Embora a exploração de novos acordos internacionais de saúde, incluindo para a promoção da alimentação saudável e a regulação de produtos nocivos, como o álcool, seja bem-vinda, já existem oportunidades para transformar os sistemas alimentares e criar ambientes alimentares mais saudáveis. Isso poderia ser feito por meio da clarificação de compromissos internacionais que já estão em vigor, para progressivamente compreenderem o direito à alimentação e saúde. Diretrizes baseadas em evidências e elaboradas por autoridades no assunto já estão disponíveis para enfrentarmos esses desafios com medidas efetivas. Nesta Década de Ação para a Nutrição (2016-2025), por exemplo, um Painel de Especialistas da ONU recomendou ações governamentais para combater todas as formas de nutrição inadequada. Essas recomendações, no entanto, sofrem resistências por parte da indústria, e os países ainda não atingiram níveis adequados de implementação.

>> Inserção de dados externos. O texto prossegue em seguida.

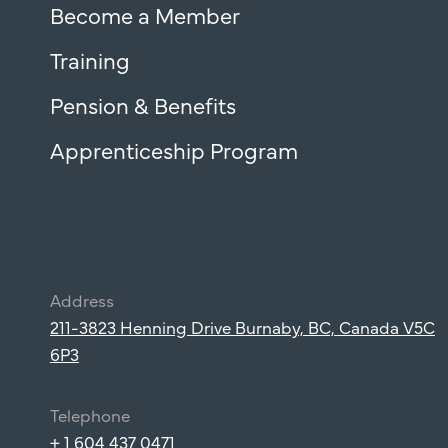
Become a Member
Training
Pension & Benefits
Apprenticeship Program
Address
211-3823 Henning Drive Burnaby, BC, Canada V5C
6P3
Telephone
+ 1 604 437 0471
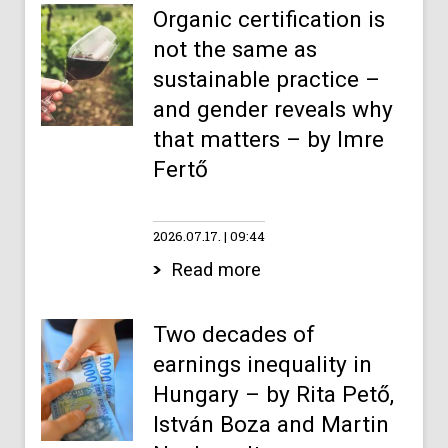
Organic certification is
not the same as
sustainable practice –
and gender reveals why
that matters – by Imre
Fertő
2026.07.17.
09:44
Read more
Two decades of
earnings inequality in
Hungary – by Rita Pető,
István Boza and Martin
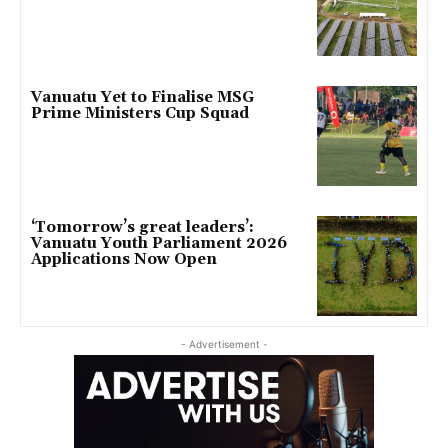
Vanuatu Yet to Finalise MSG
Prime Ministers Cup Squad
‘Tomorrow’s great leaders’:
Vanuatu Youth Parliament 2026
Applications Now Open
- Advertisement -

A resposta global à AIDS mostrou o poder de ações pautadas com base nos direitos humanos. As diretrizes internacionais da ONU sobre HIV/AIDS e Direitos Humanos tiveram grande influência no desenvolvimento de um consenso global sobre a necessidade de ações baseadas em evidências e direitos humanos para o enfrentamento da epidemia de HIV. Elas incluíam as resoluções da Assembleia Geral da ONU e do seu Conselho de Direitos Humanos, e seu impacto ainda pode ser visto em iniciativas como os relatórios da Comissão Global sobre HIV e as legislações e sistemas de saúde que foram fortalecidos como um todo. Modelos baseados em direitos humanos promovem ações. No caso do HIV, eles contribuíram para que os remédios ficassem mais acessíveis, mais pessoas fossem tratadas, houvesse menos estigmatização nos serviços de saúde, grupos marginalizados fossem empoderados e para a institucionalização de preceitos como “não deixar ninguém para trás.” É certo que existem diferenças entre a comunidade que trabalha com sistemas alimentares e obesidade e o movimento de luta contra a AIDS, que é mais integrado. Reconhecemos também o impacto dos direitos humanos nas respostas globais a outras questões, como o controle do tabaco e a saúde reprodutiva.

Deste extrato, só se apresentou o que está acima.